Born weighing just 1 ½ pounds

By Dave Andrusko

Tim: As a result of his condition, as well as lack of after-birth care, he suffered from several medical conditions.
Photograph: Simone Guido

For those Germans with long memories, the “Oldenburg baby” is the earliest and most famous case of a “failed” abortion. Twenty-one years after he was supposed to die from a late-term abortion, Bernhard and Simone Guido’s adopted son Tim passed away suddenly after suffering from a lung infection, according to the German news outlet Die Welt.

In a statement on their website, the parents said Tim had spent a “wonderful Christmas” at home with his family. “We are very sad and don’t yet know how we should come to terms with the loss of our son who was unique, full of life and joy.”

In 1997, in her 20th week of pregnancy, Tim’s biological mother discovered her son had Down syndrome. “German abortion rules limit terminations to the first 13 weeks, except in cases when the mother feels – for health or psychological reasons – unable to carry the baby to term,” the Irish Times reported.

The abortionist assumed that delivering Tim that early meant he could not possibly survive, which is why he didn’t inject potassium chloride into Tim’s heart.

But Tim did!

“Born weighing just 690g (1½lbs), nurses wrapped him in a towel, where he spent the first nine hours of his life alone,” Derek Scally reported.
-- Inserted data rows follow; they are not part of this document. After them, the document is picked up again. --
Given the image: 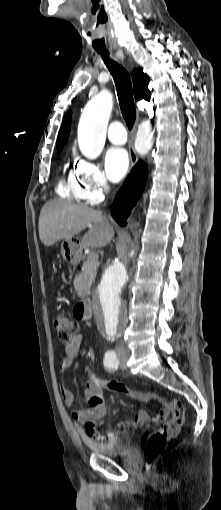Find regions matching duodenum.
<instances>
[{
	"label": "duodenum",
	"instance_id": "duodenum-1",
	"mask_svg": "<svg viewBox=\"0 0 221 510\" xmlns=\"http://www.w3.org/2000/svg\"><path fill=\"white\" fill-rule=\"evenodd\" d=\"M76 311L80 315V317L84 319H90L92 316L91 303L89 301L79 302L76 306Z\"/></svg>",
	"mask_w": 221,
	"mask_h": 510
}]
</instances>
After that, realising he was still alive, doctors and nurses began to provide him with medical care.”

Born so prematurely and untreated for nine hours, “Tim suffered from other medical conditions,” the Irish Times reported. “He was autistic, could barely speak and underwent many operations during his life.” But Tim lived to be 21, not one or two years as was predicted.
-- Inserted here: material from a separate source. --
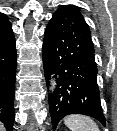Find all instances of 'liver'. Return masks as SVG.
<instances>
[{"instance_id": "6515ba94", "label": "liver", "mask_w": 117, "mask_h": 131, "mask_svg": "<svg viewBox=\"0 0 117 131\" xmlns=\"http://www.w3.org/2000/svg\"><path fill=\"white\" fill-rule=\"evenodd\" d=\"M4 130V127L3 125L0 123V131H3Z\"/></svg>"}]
</instances>
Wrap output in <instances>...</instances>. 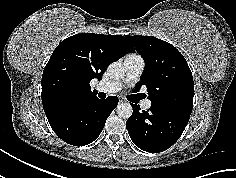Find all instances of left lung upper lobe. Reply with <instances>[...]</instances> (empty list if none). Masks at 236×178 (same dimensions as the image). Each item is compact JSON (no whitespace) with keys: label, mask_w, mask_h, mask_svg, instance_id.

Bernhard and Simone Guido had applied to be foster parents. In a book Simone Guido wrote about their life with Tim, she said, “It was supposed to be a healthy girl.” But Tim’s biological mother and father declined to keep him.

And seeing him in the hospital in 1997, Simone Guido wrote, was like love at first sight: “We immediately thought: he belongs with us.”

Showing what kind of people the Guidos were, “As well as Tim and their two own children, the Guidos fostered two further children with Down syndrome.”

Their experience with Tim turned the Guidos into pro-life activists, campaigning against late-term abortion and the use of pre-natal tests to allow abortions.

Way back in 2006, reviewing a book about women who resisted the push to abort babies with genetic anomalies, they wrote

Behind such a practice lurks the belief that allowing these children to be born would burden them with second-rate lives and bring misery into the world. This gives rise to a form of new eugenics masquerading under the appearance of health concerns,

Tankard Reist warns. People who follow such a line of reasoning, she adds, might end up acquiescing to the selection and elimination of less-than-perfect children, a sort of infanticide.